⟨

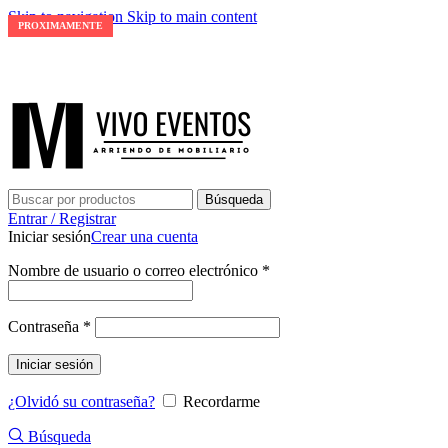
Skip to navigation
Skip to main content
PROXIMAMENTE
PROXIMAMENTE
PROXIMAMENTE
ARRIENDO DE MOBILIARIO PARA EVENTOS
HORARIOS DE ATENCIÓN: 8:00 - 17:00 HORAS
ARRIENDO DE MOBILIARIO PARA EVENTOS
Búsqueda
Entrar / Registrar
Iniciar sesión
Crear una cuenta
Obligatorio
Nombre de usuario o correo electrónico
*
Obligatorio
Contraseña
*
Iniciar sesión
¿Olvidó su contraseña?
Recordarme
Búsqueda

⟩

▶ _YOUR GOAL_
Everything in the listing above except the pictures should be duplicated exactly.

▶ _FINISHED EXERCISE_
Skip to navigation
Skip to main content
PROXIMAMENTE
PROXIMAMENTE
PROXIMAMENTE
ARRIENDO DE MOBILIARIO PARA EVENTOS
HORARIOS DE ATENCIÓN: 8:00 - 17:00 HORAS
ARRIENDO DE MOBILIARIO PARA EVENTOS
Búsqueda
Entrar / Registrar
Iniciar sesión
Crear una cuenta
Obligatorio
Nombre de usuario o correo electrónico
*
Obligatorio
Contraseña
*
Iniciar sesión
¿Olvidó su contraseña?
Recordarme
Búsqueda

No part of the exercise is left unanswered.